§ MATERIAL FOR THIS TASK:
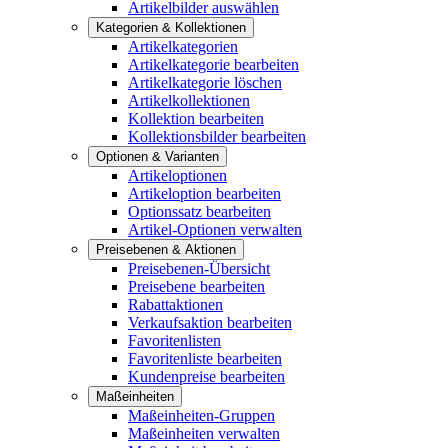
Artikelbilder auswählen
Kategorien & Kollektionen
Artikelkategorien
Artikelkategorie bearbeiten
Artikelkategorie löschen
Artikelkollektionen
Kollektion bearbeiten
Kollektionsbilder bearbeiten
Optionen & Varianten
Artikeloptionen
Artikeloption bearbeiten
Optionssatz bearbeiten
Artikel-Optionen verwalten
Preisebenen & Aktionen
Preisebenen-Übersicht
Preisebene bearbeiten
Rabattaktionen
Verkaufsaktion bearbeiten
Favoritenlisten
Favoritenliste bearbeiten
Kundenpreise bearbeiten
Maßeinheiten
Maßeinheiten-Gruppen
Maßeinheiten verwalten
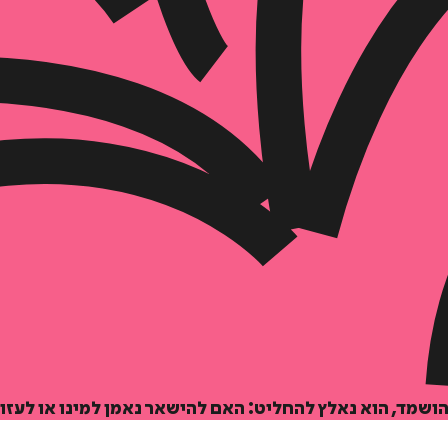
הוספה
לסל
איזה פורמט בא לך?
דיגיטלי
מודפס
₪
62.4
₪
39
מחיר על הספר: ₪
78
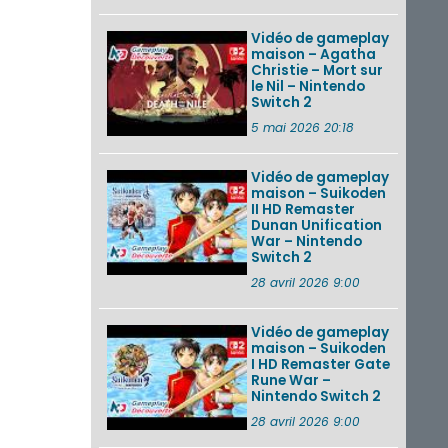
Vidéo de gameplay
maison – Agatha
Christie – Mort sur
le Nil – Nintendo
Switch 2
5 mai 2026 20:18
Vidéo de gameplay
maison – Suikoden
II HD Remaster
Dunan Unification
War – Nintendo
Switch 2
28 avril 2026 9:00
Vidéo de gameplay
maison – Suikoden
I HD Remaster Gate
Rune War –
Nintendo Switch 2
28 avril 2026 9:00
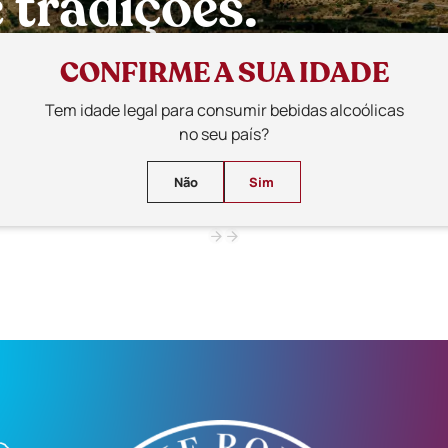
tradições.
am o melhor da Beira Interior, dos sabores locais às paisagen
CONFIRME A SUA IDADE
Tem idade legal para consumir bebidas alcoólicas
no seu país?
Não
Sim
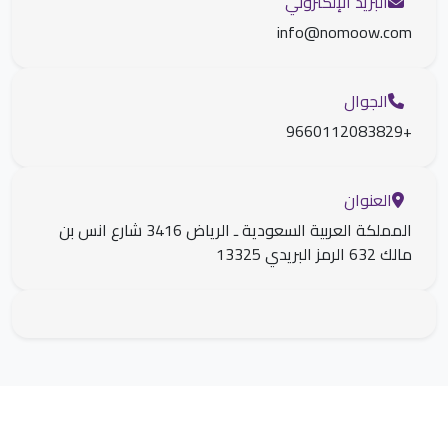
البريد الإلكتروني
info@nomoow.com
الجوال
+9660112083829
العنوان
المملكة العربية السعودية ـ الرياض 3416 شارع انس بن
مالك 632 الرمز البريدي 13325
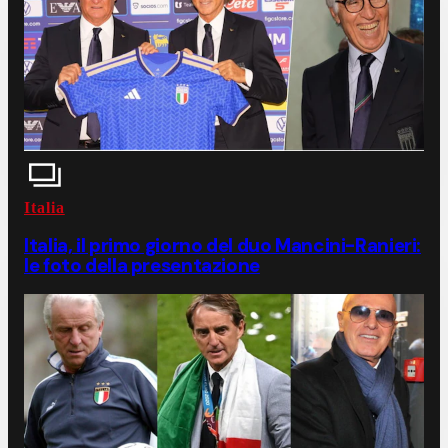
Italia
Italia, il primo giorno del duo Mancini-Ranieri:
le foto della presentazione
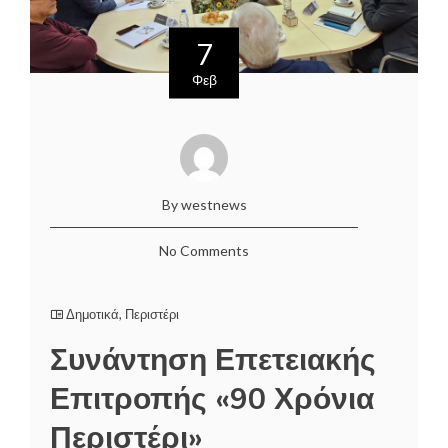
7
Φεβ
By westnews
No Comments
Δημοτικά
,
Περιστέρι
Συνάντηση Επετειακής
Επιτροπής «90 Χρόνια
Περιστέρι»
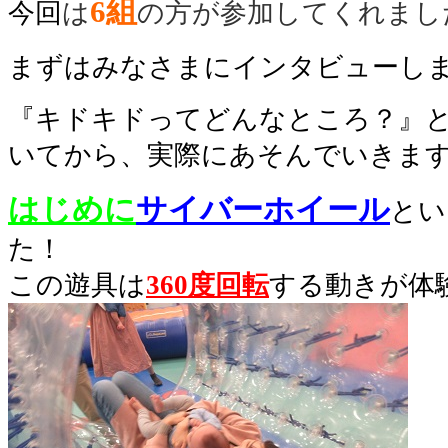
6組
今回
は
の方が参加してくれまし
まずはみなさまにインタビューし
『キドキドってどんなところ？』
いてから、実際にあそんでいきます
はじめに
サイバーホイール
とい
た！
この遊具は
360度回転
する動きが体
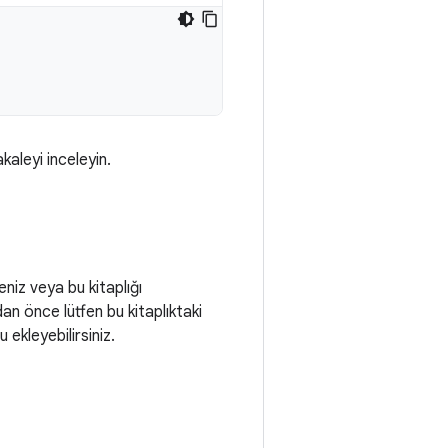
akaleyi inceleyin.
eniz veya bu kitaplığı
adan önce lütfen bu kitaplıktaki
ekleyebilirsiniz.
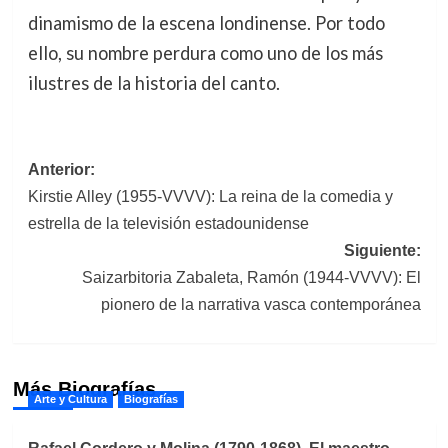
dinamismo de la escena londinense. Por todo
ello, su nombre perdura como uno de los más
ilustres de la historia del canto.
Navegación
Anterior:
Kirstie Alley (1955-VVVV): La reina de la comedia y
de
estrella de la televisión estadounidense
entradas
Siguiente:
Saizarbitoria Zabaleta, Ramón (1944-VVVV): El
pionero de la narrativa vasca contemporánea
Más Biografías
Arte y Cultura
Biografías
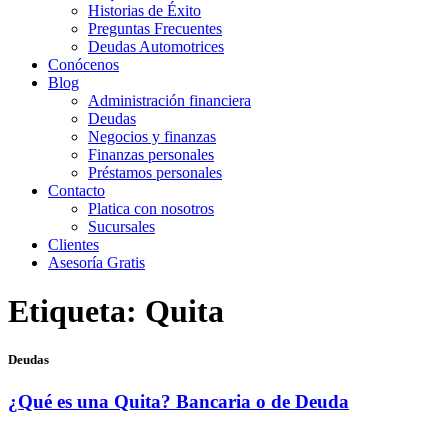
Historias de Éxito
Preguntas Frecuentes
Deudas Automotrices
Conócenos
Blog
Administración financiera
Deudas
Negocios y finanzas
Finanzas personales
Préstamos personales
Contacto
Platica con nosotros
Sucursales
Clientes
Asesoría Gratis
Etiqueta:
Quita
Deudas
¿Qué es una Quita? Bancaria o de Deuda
--
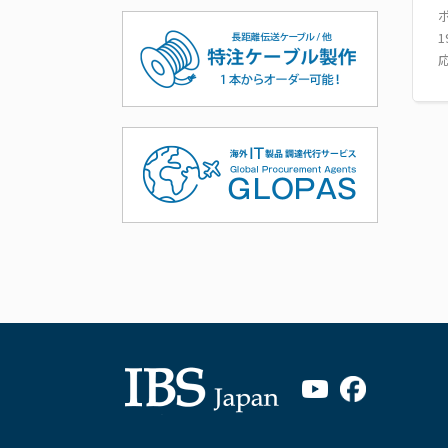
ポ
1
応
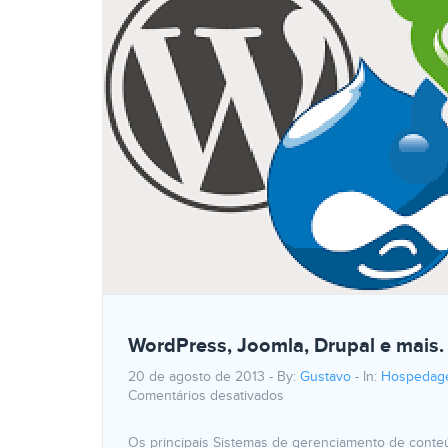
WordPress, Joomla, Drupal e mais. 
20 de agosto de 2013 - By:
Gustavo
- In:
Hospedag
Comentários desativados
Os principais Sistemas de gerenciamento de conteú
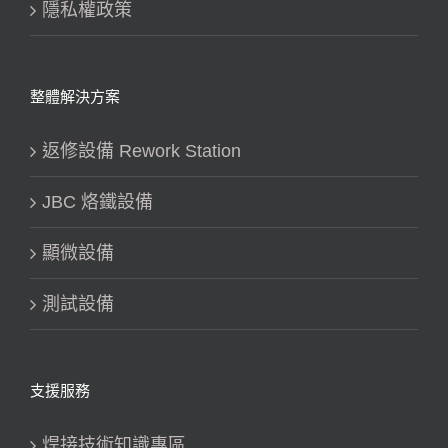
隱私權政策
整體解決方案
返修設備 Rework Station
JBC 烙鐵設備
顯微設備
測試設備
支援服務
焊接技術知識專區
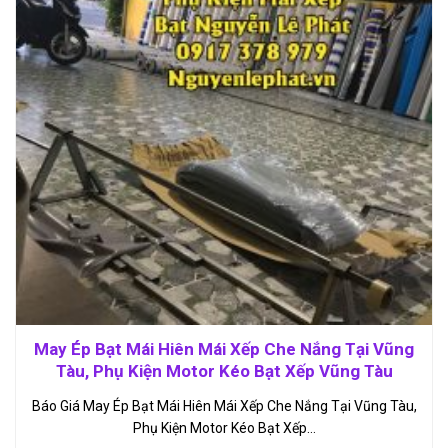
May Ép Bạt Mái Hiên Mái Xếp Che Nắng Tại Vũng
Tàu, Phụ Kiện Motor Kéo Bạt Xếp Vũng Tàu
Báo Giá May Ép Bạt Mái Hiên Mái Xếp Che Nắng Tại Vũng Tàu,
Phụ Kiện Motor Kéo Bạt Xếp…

§ TASK DETAILS: Pull each line containing "Nắng" from the records.

§ TASK RESULT:
May Ép Bạt Mái Hiên Mái Xếp Che Nắng Tại Vũng
Báo Giá May Ép Bạt Mái Hiên Mái Xếp Che Nắng Tại Vũng Tàu,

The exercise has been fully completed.